I need to compute the (first order approximation of the) probability current $$J(x) = \frac{1}{2i}\Big[-\Phi^{*}(x)\frac{d}{dx}\Phi(x)+\Phi(x)\frac{d}{dx}\Phi^{*}(x)\Big]$$ where $\bullet^{*}$ stands for the complex conjugate, for the WKB wave function $$\Phi(x) \sim C_1 (x^2 - \epsilon x^4 - 4K - 2)^{-1/4} \times \exp \Big( -\frac{1}{2} \int _{x_0} ^{x} (t^2 - \epsilon t^4 -4K -2)^{1/2} dt \Big) $$ where $\epsilon$ is a (small) constant, $K$ the quantum number, $x_0 = (4K +2)^{1/2}$. Let us define also $x_1 \sim \frac{1}{\sqrt{\epsilon}}$ the distant turning point of the double well potential $U(x) = x^2 - \epsilon x^4$

Following the paper, they proceed as follows,

"We would now like to allow $x$, the upper endpoint of the WKB integral, to be larger than $x_1$. But of course, this expression for the WKB wave function is no longer valid as we pass the turning point at $x_1$. To avoid this difficulty we approach the point $x_1$ along a path which goes around $x_1$. <...> Fortunately, the $\textit{integral}$ in the WKB wave function depends only on the endpoint. Thus, for simplicity it may be taken entirely along the real axis. We then break the integral into two parts: (a) the portion below $x_1$ which is real <...> (b) the portion above $x_1$ which is imaginary"
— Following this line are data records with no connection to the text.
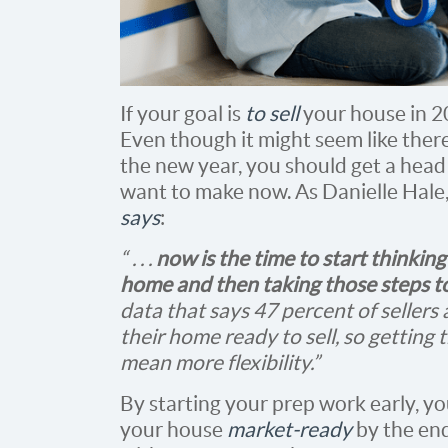
If your goal is
to sell
your house in 20
Even though it might seem like ther
the new year, you should get a head
want to make now. As Danielle Hale
says
:
“ . . .
now is the time to start thinki
home and then taking those steps to
data that says 47 percent of sellers
their home ready to sell, so getting 
mean more flexibility.”
By starting your prep work early, you
your house
market-ready
by the end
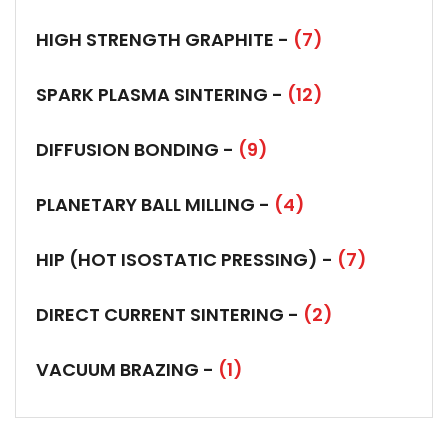
HIGH STRENGTH GRAPHITE -
(7)
SPARK PLASMA SINTERING -
(12)
DIFFUSION BONDING -
(9)
PLANETARY BALL MILLING -
(4)
HIP (HOT ISOSTATIC PRESSING) -
(7)
DIRECT CURRENT SINTERING -
(2)
VACUUM BRAZING -
(1)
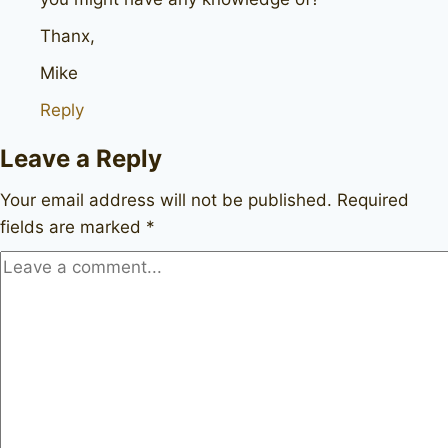
Thanx,
Mike
Reply
Leave a Reply
Your email address will not be published.
Required
fields are marked
*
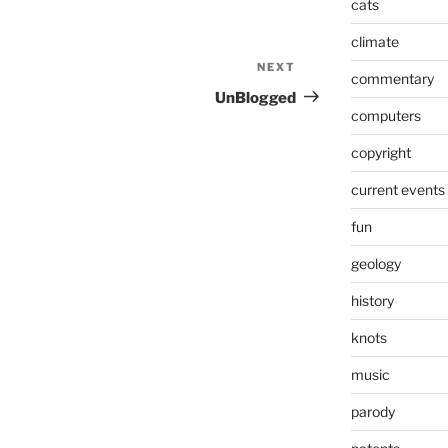
cats
climate
NEXT
Next
commentary
Post
UnBlogged
computers
copyright
current events
fun
geology
history
knots
music
parody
Incidentally, I am still to understand their statement: I do not get why the approach they advocate is legitimate, as it seems to me to defy the need for the connection formulas. However, this aspect put aside on the basis their argument is correct, I still cannot reproduce their calculation for $J$. This is my attempt.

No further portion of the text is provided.